====== RECORDS FOR THIS TASK ======
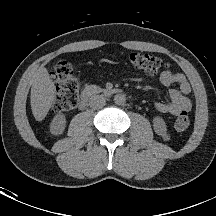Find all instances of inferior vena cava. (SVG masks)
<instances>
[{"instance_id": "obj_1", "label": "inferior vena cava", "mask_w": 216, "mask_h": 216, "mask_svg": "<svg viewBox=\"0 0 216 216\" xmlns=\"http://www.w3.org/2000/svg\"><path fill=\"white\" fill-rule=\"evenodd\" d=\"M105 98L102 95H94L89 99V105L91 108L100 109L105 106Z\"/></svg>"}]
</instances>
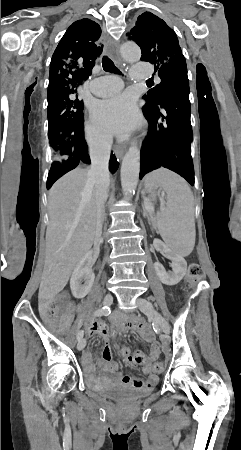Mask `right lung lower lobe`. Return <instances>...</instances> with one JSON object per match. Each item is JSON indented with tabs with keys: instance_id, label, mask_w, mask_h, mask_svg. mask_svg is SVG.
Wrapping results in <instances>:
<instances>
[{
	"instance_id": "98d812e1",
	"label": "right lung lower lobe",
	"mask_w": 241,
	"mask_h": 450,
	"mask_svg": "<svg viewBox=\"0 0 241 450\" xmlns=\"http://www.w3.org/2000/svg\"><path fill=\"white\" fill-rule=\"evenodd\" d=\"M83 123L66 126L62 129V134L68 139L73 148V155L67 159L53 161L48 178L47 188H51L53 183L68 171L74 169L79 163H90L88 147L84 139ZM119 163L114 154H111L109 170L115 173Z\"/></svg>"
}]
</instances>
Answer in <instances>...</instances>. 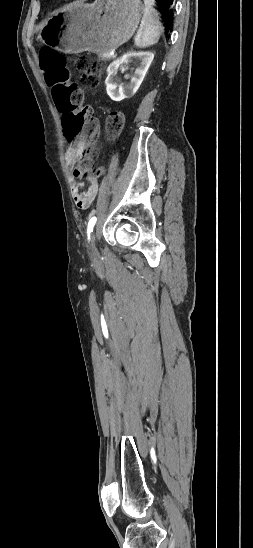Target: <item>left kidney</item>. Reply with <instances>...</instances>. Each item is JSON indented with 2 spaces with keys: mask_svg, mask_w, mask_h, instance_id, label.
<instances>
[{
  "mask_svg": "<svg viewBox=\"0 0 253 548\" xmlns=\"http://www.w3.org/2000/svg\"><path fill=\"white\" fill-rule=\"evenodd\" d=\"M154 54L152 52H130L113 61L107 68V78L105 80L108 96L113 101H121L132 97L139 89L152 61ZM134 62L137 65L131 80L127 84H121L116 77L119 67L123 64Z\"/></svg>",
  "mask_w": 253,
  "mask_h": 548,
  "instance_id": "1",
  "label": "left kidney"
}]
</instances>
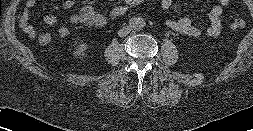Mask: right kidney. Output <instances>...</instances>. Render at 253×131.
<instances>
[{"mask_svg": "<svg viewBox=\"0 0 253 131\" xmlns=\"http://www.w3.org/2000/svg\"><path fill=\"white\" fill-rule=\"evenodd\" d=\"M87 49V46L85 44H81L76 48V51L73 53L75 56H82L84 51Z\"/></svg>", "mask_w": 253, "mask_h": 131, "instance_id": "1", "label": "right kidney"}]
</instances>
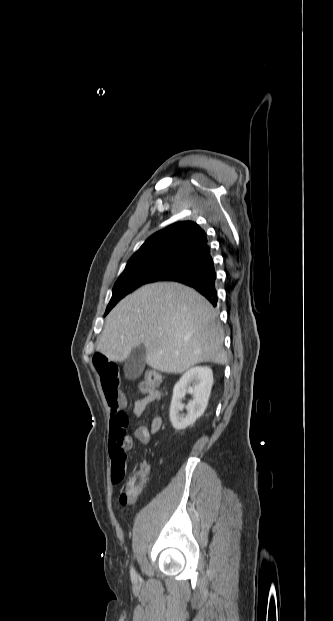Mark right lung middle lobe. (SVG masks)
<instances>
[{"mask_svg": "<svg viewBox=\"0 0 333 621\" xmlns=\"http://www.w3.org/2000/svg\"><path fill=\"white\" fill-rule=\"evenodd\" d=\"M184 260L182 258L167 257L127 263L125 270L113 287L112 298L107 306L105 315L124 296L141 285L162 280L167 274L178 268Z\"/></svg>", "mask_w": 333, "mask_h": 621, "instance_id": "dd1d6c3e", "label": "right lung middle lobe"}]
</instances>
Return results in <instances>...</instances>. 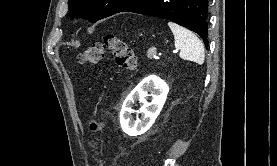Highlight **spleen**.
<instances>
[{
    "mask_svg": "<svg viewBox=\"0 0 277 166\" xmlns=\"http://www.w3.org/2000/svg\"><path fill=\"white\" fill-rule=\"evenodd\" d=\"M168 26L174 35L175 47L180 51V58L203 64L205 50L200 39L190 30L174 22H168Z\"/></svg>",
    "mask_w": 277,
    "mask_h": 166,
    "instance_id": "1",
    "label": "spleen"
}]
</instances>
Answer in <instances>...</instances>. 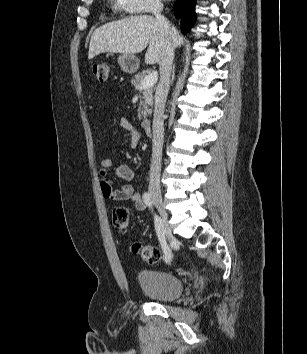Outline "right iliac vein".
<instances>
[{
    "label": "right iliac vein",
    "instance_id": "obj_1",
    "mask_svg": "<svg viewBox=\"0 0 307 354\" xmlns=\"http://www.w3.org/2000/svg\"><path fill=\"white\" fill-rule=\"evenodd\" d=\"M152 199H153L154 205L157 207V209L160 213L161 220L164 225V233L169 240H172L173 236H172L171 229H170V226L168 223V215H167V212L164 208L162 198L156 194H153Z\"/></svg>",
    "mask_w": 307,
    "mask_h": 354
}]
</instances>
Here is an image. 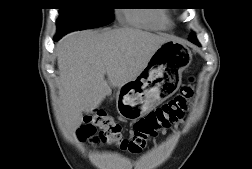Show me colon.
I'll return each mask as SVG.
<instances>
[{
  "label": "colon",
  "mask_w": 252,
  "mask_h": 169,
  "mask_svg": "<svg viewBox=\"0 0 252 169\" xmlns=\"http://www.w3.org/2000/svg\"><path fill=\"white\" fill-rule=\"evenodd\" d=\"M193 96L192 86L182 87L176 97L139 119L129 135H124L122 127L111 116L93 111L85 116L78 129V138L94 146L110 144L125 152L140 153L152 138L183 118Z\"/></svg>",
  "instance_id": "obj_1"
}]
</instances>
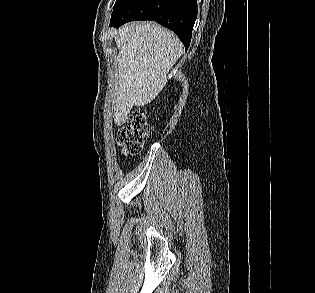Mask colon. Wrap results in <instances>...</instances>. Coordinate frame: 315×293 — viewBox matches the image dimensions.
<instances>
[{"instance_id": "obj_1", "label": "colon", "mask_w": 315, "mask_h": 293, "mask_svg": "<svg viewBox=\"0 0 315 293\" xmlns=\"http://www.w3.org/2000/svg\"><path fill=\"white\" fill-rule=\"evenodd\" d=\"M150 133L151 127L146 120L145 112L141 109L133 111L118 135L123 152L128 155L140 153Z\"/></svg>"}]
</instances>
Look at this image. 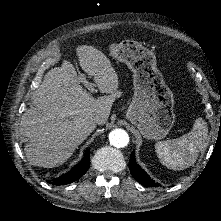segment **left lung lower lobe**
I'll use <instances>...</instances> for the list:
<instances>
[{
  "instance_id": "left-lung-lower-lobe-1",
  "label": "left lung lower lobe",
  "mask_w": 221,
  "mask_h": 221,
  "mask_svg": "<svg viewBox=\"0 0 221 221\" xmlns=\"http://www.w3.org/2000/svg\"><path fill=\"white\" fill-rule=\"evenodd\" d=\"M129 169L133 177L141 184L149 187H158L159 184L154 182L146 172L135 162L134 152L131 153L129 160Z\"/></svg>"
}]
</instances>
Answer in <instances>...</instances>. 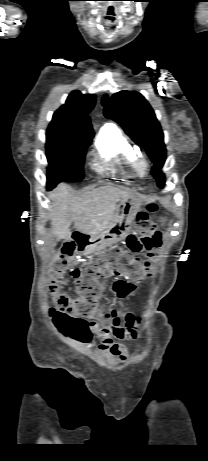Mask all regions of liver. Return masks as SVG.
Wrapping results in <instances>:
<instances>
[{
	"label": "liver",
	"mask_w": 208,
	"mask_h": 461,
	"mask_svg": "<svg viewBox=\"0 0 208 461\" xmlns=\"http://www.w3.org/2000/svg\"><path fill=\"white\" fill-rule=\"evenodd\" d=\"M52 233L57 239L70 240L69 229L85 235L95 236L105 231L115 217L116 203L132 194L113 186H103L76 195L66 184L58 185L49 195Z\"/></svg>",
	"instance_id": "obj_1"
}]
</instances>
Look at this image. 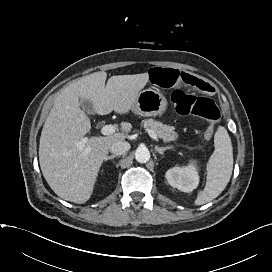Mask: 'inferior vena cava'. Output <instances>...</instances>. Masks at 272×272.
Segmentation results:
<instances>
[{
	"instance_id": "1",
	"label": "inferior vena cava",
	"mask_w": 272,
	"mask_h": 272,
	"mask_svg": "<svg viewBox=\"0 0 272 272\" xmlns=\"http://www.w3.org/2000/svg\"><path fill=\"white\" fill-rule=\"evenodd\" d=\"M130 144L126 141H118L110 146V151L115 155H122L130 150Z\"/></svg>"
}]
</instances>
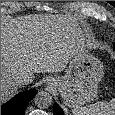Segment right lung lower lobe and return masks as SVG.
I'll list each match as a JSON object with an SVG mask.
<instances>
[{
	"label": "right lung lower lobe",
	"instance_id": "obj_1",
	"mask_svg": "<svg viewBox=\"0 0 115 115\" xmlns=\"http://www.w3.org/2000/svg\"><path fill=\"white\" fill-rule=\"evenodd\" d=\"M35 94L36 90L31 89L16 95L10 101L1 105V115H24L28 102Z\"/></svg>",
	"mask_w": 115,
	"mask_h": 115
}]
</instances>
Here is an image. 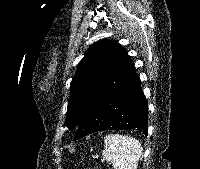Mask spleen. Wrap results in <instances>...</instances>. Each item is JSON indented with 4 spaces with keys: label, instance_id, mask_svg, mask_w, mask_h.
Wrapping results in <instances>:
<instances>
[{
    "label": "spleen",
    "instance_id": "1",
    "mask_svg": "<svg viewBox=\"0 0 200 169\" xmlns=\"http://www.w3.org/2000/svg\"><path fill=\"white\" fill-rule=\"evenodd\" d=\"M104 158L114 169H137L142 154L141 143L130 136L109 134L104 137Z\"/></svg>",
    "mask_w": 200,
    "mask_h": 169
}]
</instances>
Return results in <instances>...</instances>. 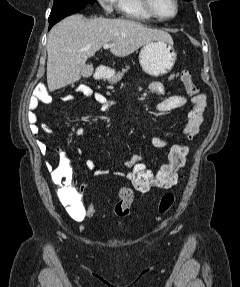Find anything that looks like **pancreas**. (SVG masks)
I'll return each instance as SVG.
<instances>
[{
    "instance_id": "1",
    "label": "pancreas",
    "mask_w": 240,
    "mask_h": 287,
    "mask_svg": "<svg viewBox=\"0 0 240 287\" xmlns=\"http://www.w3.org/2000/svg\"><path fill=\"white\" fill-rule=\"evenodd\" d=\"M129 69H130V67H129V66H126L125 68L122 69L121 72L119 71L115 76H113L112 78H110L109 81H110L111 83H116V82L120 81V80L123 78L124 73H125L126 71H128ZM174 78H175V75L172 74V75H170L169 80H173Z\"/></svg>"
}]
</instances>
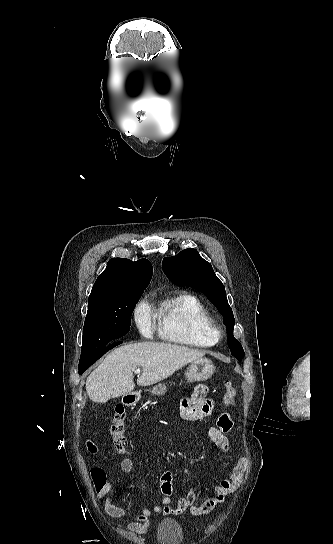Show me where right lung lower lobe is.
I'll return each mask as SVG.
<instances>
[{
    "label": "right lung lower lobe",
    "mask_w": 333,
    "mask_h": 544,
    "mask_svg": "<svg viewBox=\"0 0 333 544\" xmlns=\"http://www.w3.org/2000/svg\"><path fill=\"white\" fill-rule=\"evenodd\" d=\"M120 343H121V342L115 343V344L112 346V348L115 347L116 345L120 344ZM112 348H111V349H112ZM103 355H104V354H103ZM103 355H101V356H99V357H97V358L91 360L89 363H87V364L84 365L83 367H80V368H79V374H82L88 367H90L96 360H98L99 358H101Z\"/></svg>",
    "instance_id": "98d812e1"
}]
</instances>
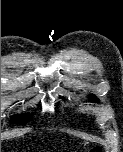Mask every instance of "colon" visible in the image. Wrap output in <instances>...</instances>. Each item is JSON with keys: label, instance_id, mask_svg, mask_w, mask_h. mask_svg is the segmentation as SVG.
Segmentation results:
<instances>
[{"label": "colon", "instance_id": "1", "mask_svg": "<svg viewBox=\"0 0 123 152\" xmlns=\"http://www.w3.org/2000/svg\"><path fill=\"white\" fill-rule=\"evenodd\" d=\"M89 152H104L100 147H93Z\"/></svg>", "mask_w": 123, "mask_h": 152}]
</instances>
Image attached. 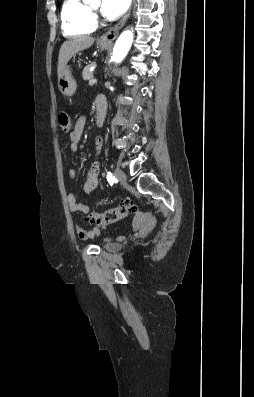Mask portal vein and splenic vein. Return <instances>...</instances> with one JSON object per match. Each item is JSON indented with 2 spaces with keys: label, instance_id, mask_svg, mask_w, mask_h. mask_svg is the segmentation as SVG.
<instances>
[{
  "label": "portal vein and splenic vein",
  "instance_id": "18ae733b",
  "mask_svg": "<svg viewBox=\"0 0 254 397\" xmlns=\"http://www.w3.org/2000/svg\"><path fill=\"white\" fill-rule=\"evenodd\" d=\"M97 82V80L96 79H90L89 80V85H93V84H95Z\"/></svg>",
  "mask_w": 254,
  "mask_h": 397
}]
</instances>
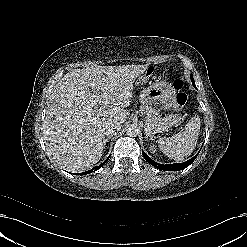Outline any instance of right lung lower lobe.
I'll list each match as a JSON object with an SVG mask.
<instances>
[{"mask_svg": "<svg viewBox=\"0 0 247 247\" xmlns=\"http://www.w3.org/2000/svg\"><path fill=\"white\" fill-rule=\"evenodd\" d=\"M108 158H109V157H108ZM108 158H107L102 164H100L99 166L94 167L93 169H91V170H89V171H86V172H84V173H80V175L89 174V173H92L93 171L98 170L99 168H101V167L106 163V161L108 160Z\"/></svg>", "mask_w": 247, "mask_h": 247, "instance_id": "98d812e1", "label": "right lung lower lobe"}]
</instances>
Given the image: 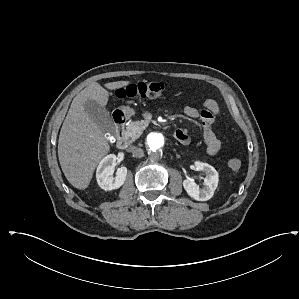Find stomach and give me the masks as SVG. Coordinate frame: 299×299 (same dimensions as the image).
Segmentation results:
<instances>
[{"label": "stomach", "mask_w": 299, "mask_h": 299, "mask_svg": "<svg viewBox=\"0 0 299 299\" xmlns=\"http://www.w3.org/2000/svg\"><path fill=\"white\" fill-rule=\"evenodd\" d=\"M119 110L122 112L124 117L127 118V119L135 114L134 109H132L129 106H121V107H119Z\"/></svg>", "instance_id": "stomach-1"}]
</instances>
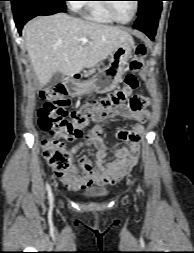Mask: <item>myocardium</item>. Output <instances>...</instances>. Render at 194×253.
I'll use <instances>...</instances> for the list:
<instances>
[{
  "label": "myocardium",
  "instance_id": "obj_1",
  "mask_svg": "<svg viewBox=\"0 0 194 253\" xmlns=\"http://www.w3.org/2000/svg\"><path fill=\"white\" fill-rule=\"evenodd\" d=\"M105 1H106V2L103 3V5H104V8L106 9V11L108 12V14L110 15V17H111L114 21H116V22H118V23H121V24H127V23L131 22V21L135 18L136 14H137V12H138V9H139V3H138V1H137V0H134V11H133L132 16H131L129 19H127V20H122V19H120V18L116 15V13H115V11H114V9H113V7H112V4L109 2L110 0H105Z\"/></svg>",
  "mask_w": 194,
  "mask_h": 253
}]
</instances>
======
*PROBLEM TO WORK ON*. Your task is to give again, unchanged, the lines from the line that contains "Mask: <item>myocardium</item>. Output" to the end of the records. Include both end lines but no pictures.

*TASK RESULT*.
Mask: <item>myocardium</item>. Output <instances>...</instances>. Render at 194×253.
I'll use <instances>...</instances> for the list:
<instances>
[{
  "label": "myocardium",
  "instance_id": "obj_1",
  "mask_svg": "<svg viewBox=\"0 0 194 253\" xmlns=\"http://www.w3.org/2000/svg\"><path fill=\"white\" fill-rule=\"evenodd\" d=\"M105 1H106V2L103 3V5H104V8L106 9V11L108 12V14L110 15V17H111L114 21H116V22H118V23H121V24H127V23L131 22V21L135 18L136 14H137V12H138V9H139V3H138V1H137V0H134V11H133L132 16H131L129 19H127V20H122V19H120V18L116 15V13H115V11H114V9H113V7H112V4L109 2L110 0H105Z\"/></svg>",
  "mask_w": 194,
  "mask_h": 253
}]
</instances>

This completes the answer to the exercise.